Daniel Nisbet

Episode 66  |  August 21, 2018

How do you train your clients?

I still remember working with the first client who didn't see eye to eye with me on what the final design we were working on would look like. I wasn't freelancing—it was a studio job, and I didn't have much choice in working with them. All I could recall was vowing to “train” my clients moving forward to spare myself the frustration.

A few failed attempts later, and I learned that clients aren't puppies. You can't train them like one.

Ultimately, I had to go in the opposite direction to get the response and outcome that I wanted. Since then, it's made working with clients much more enjoyable and successful.

What's the secret?

We've got to be on the same page before the project starts. Clients that are great to work with appreciate when you trust them. It helps them open their trust back to you. Even better, establishing a common goal is a great way to keep things focused on a singular prize. It ends up being a better relationship and allows you to avoid feeling the need to train someone in the art of working with you.

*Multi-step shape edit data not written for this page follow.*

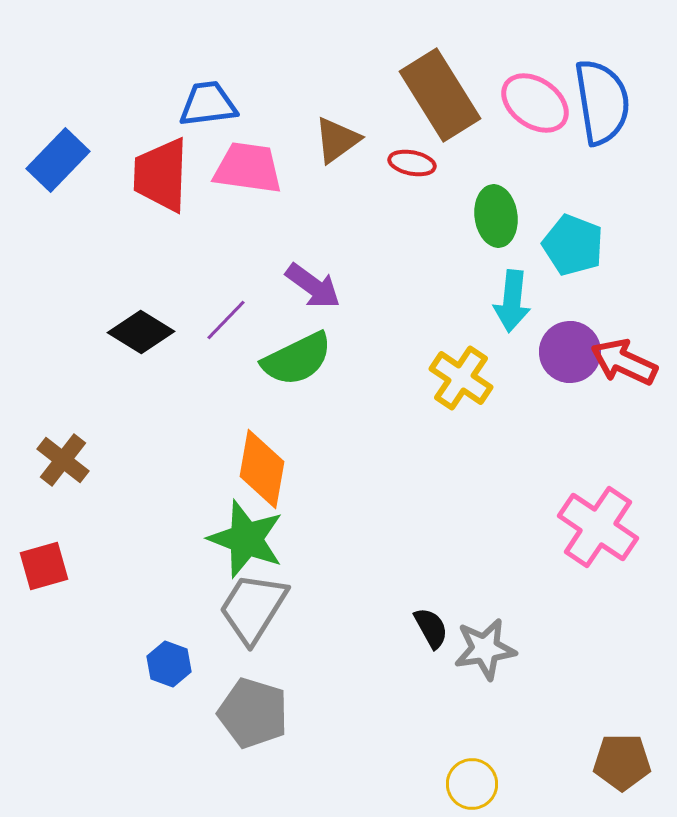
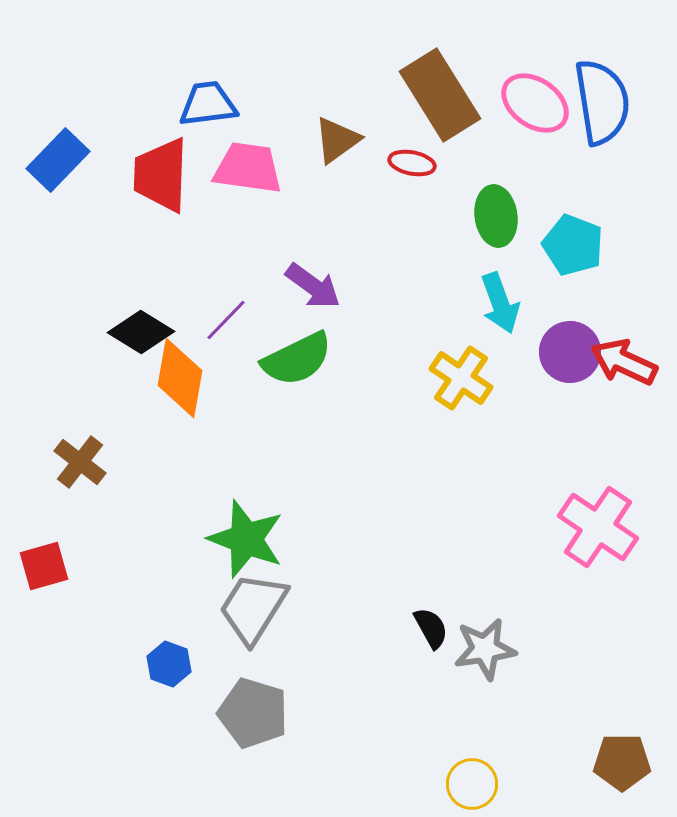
cyan arrow: moved 12 px left, 2 px down; rotated 26 degrees counterclockwise
brown cross: moved 17 px right, 2 px down
orange diamond: moved 82 px left, 91 px up
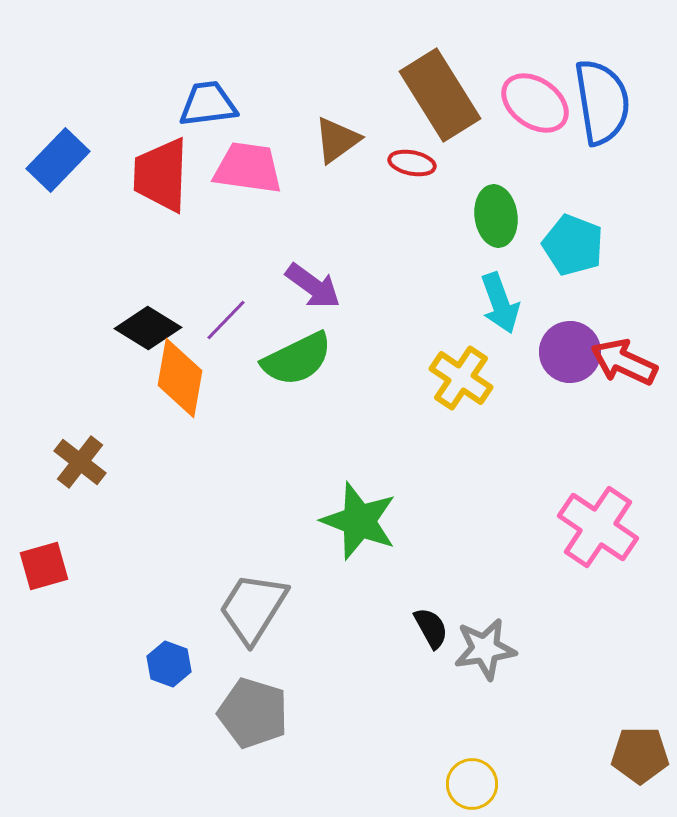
black diamond: moved 7 px right, 4 px up
green star: moved 113 px right, 18 px up
brown pentagon: moved 18 px right, 7 px up
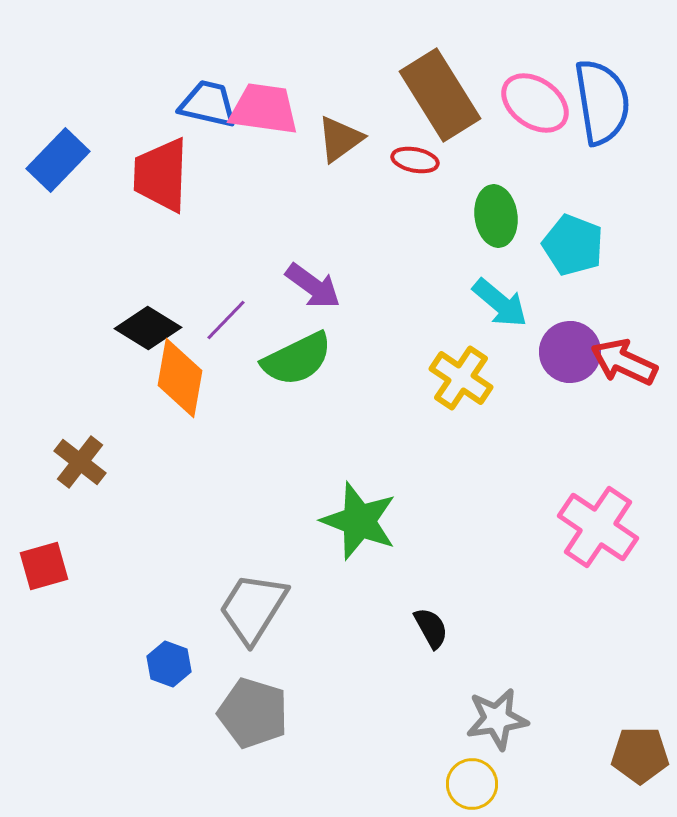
blue trapezoid: rotated 20 degrees clockwise
brown triangle: moved 3 px right, 1 px up
red ellipse: moved 3 px right, 3 px up
pink trapezoid: moved 16 px right, 59 px up
cyan arrow: rotated 30 degrees counterclockwise
gray star: moved 12 px right, 70 px down
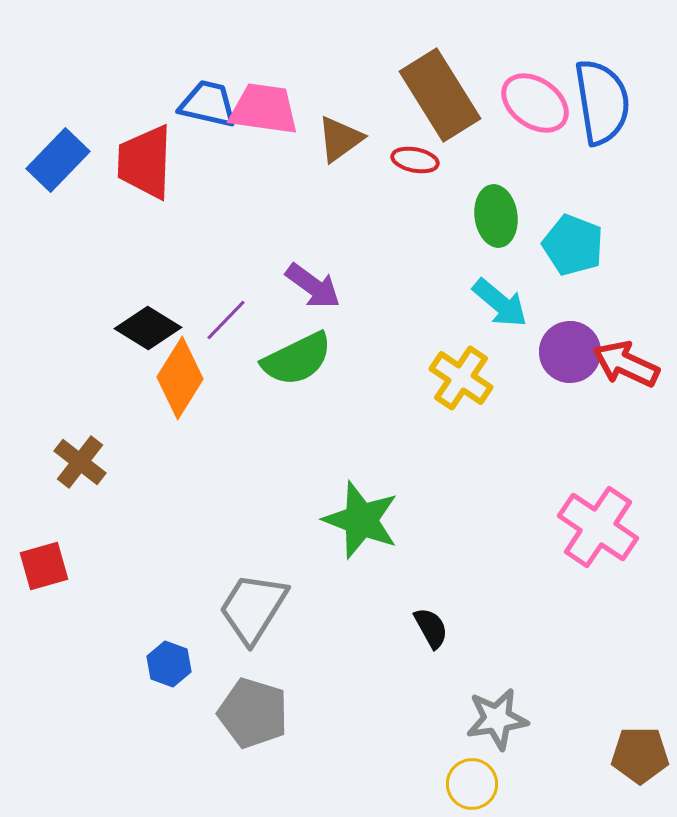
red trapezoid: moved 16 px left, 13 px up
red arrow: moved 2 px right, 2 px down
orange diamond: rotated 22 degrees clockwise
green star: moved 2 px right, 1 px up
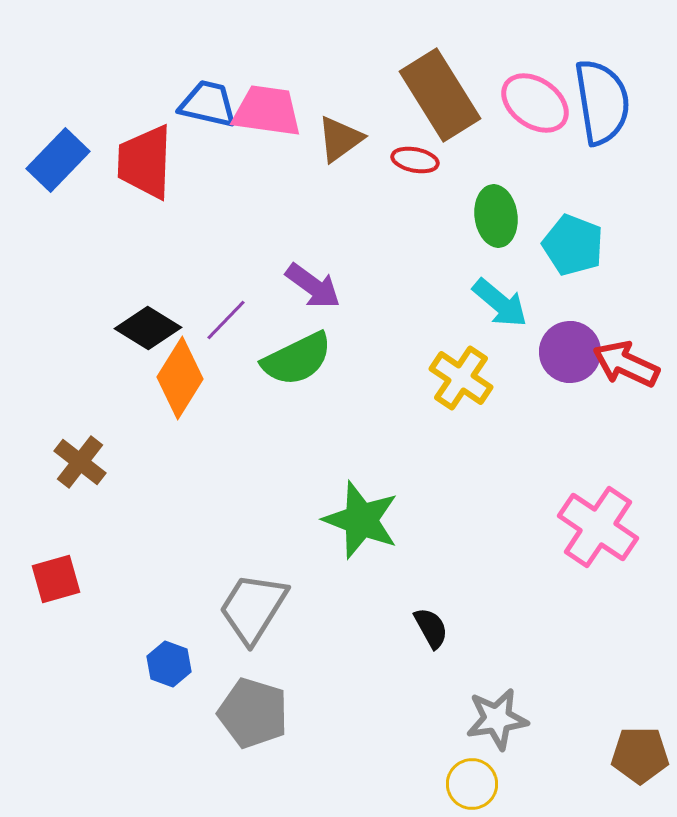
pink trapezoid: moved 3 px right, 2 px down
red square: moved 12 px right, 13 px down
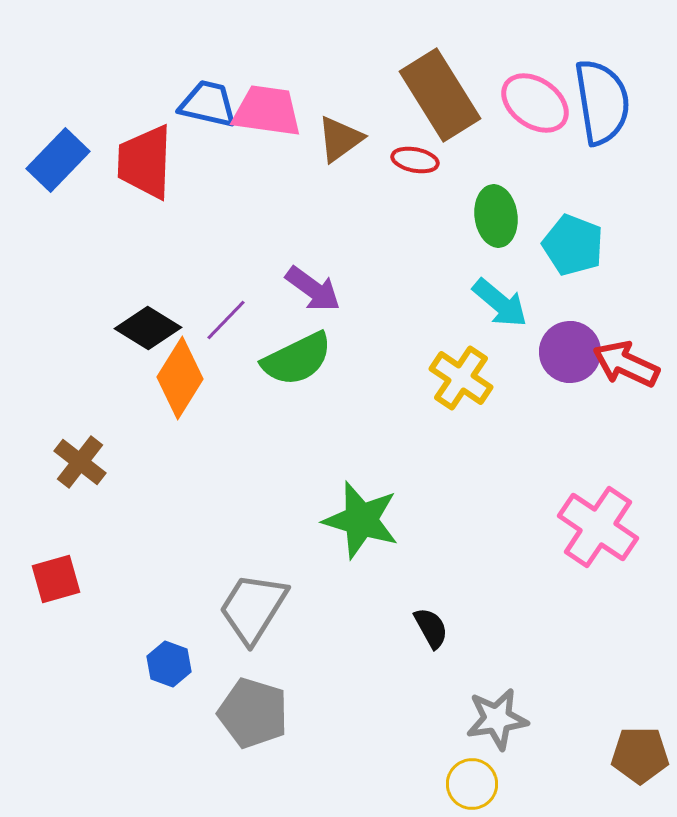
purple arrow: moved 3 px down
green star: rotated 4 degrees counterclockwise
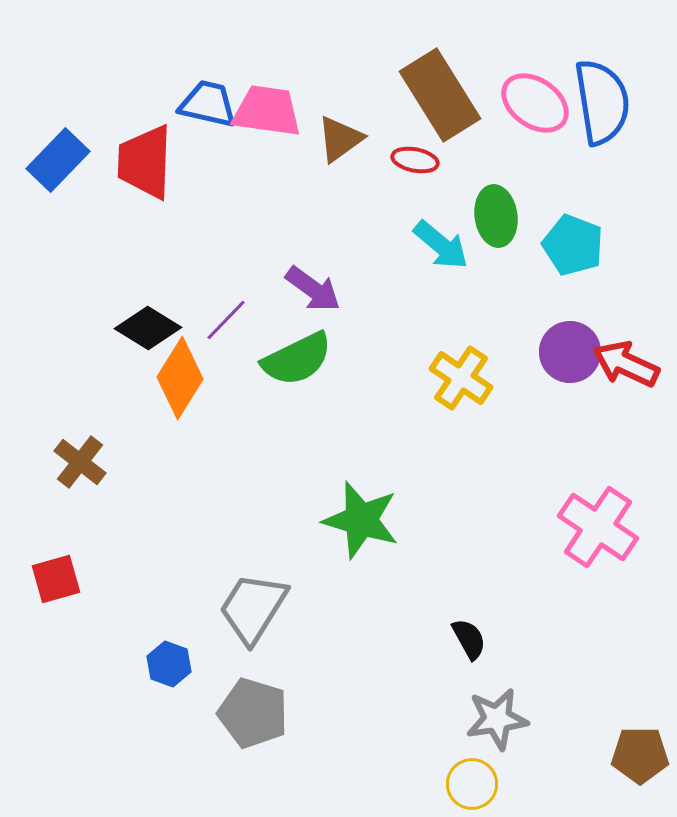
cyan arrow: moved 59 px left, 58 px up
black semicircle: moved 38 px right, 11 px down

It's always important to include them in your process and guide them through each step. It's frustrating to stand on the sidelines and watch the game unfold without doing anything. If you're doing your work without keeping your client up to date, its easy for them to feel frustrated. If a client feels frustrated, it opens an avenue up to finding and developing ideas on their own.

While you're guiding and working with your client, make sure you're actually listening to their input. This is a small trick that can help maintain your expertise to them. The classic story typically involves a client who excitedly shows you an idea. The idea isn't very good and it may impact the project negatively. By talking through the idea and getting to the bottom of it, you might help them understand why it doesn't fit their needs. You both may realize it fits better elsewhere or in a different project altogether. On the flip side, it may open up a concern they have but were unable to articulate well.

By taking this approach, you don't have to go through the trouble of training your client. The goal here is to work with them like a partnership instead of one versus the other.

This route ends up making things easier on you, especially if a new idea or shift in direction comes up. Your client may be more responsive to your idea or be more agreeable to altering the project's course.

I'll be honest, it took a little bit of practice for me to get the hang of. But as I started to get my feet underneath me, it made a world of difference. And to be honest, it's made it a more enjoyable experience for me when I'm working with others.